The case proceeded after prosecutors said there was “sufficient evidence to proceed” and that facts were disputed, and will return to court on 22 June.

In April, a rough sleeper in Manchester had a charge of breaching the Health Protection Regulations withdrawn after the court was told it could not apply to homeless people.

The new CPS figures also showed that nine more prosecutions under the separate Coronavirus Act were unlawful, bringing the total to 53.

The law can only apply to “potentially infectious persons” and according to the CPS review, has never been used correctly in a prosecution.

While the majority of Coronavirus Act charges were withdrawn, several people have been wrongly convicted and one woman was fined £600 after “loitering” at a railway station.

The CPS said that in all but one case reviewed in May, the people being prosecuted had also been charged with other crimes, including burglary and assaulting an emergency worker.

New guidance issued to police in April called the powers “exceptional” and added: “We don’t expect you to use these powers in the course of ordinary duty and you really shouldn’t unless asked by a public health officer.”

CPS guidance now says that people being charged with serious offences should not be prosecuted under coronavirus laws at the same time, but that lockdown breaches should be noted as an “aggravating feature” for sentencing.

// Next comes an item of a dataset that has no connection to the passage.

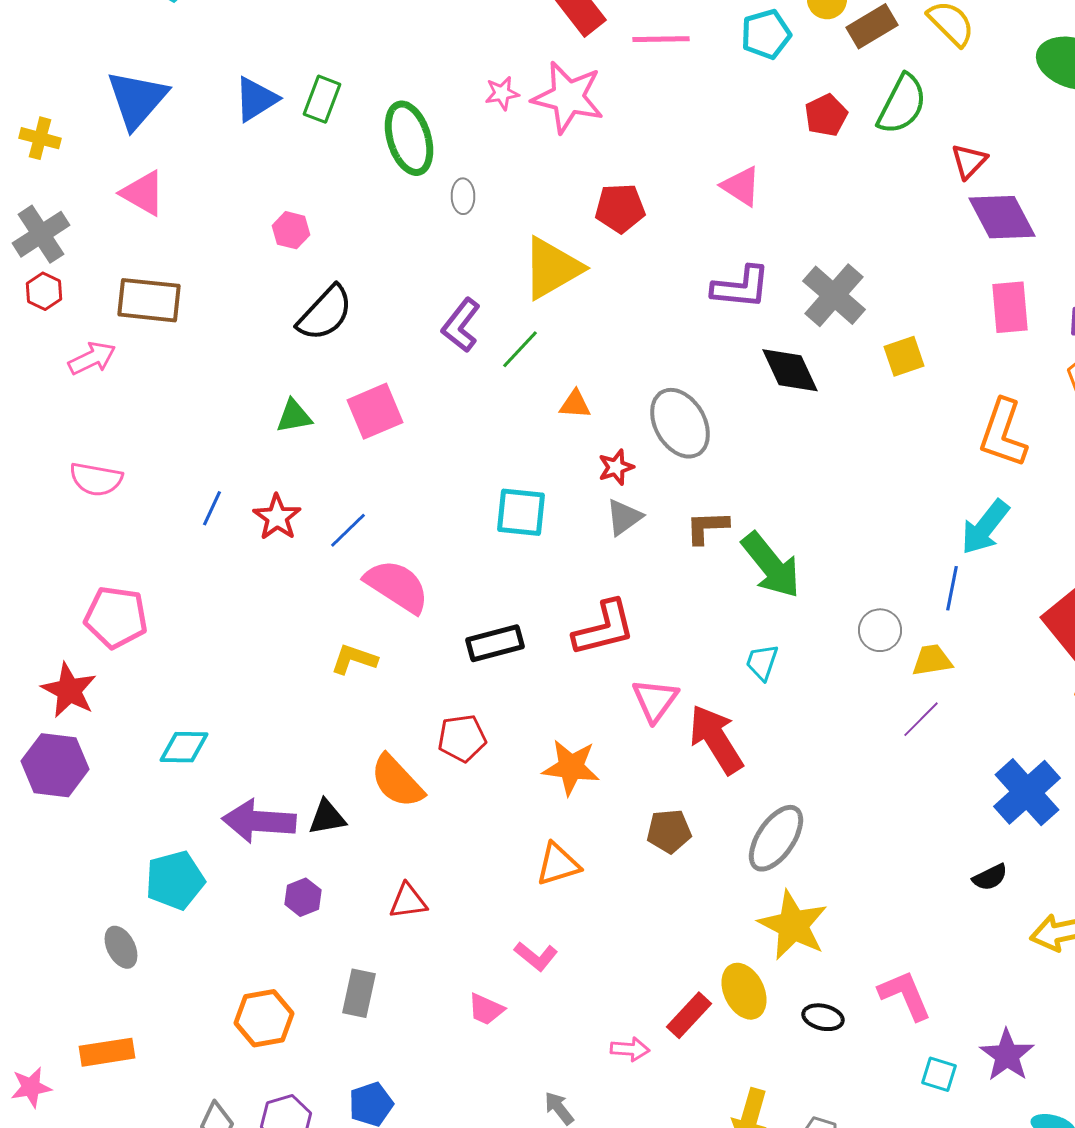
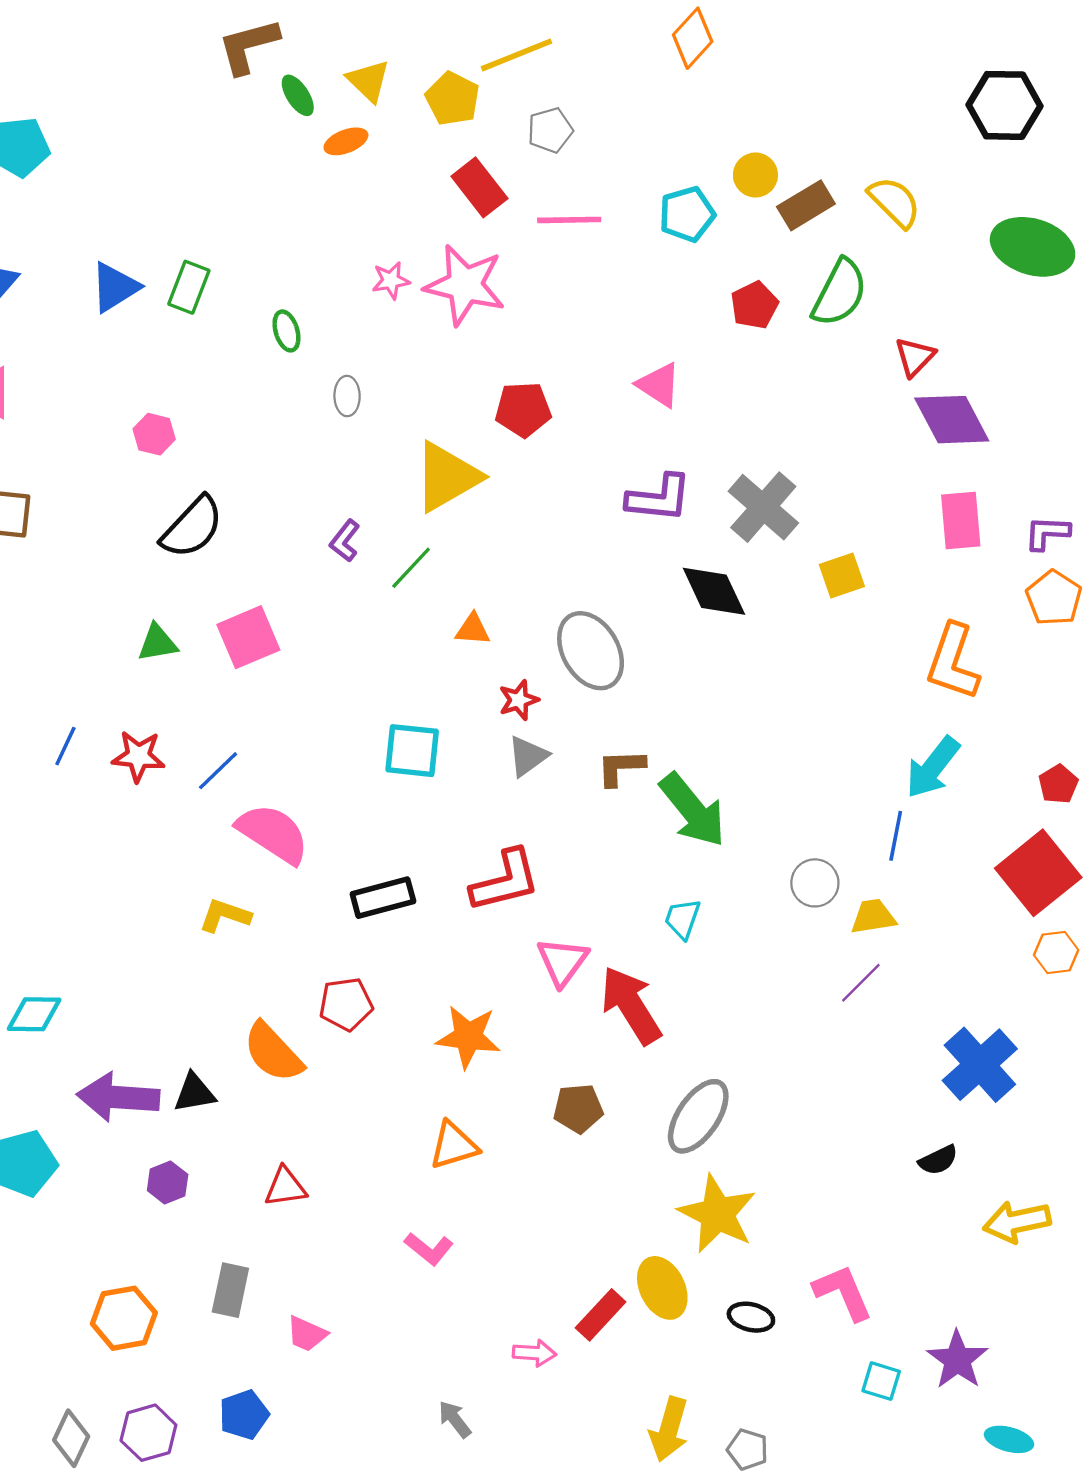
green ellipse: (409, 138) -> (286, 331), size x0.5
purple L-shape: (461, 325) -> (345, 541), size x0.7
red star: (277, 517) -> (138, 756), turned -30
pink trapezoid: (486, 1009) -> (307, 1334), moved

It mounted a review of charges under the new coronavirus laws after several miscarriages of justice were reported by the media.

Gregor McGill, the CPS director of legal services, said: “Continued hard work by the police and Crown Prosecution Service has improved the application and enforcement of the rules under the coronavirus legislation.

“Errors have significantly reduced, with all but one of the incorrect charges immediately identified and withdrawn by prosecutors in court.

“The CPS will continue to review all finalised prosecutions where no fixed penalty notice was offered, as well as every case where someone disputes they have breached the Regulations, for as long as these laws remain in place.”

The review only covers prosecutions, meaning it does not include fines handed out by police.

(Getty Images)

The National Police Chiefs’ Council (NPCC) has admitted cancelling several fines that had been wrongly imposed or recorded.

Last week, chair Martin Hewitt said the rescinded penalties showed that “internal scrutiny procedures” were working.

He previously said he had never seen laws brought in so quickly “ without the normal consultation, consideration, training and information”.

“It’s not to make an excuse or that we’re not concerned but we have to put it into context,” he added.

“I’m confident that we’re in a place where we’ve got the right checks and balances and we should be minimising any mistakes going forward.”

More than 18,000 fines have been handed out under the regulations across England and Wales since 27 March, but the number issued has dropped steeply as the lockdown eases.

There is no route to appeal the penalties without refusing to pay and risking prosecution.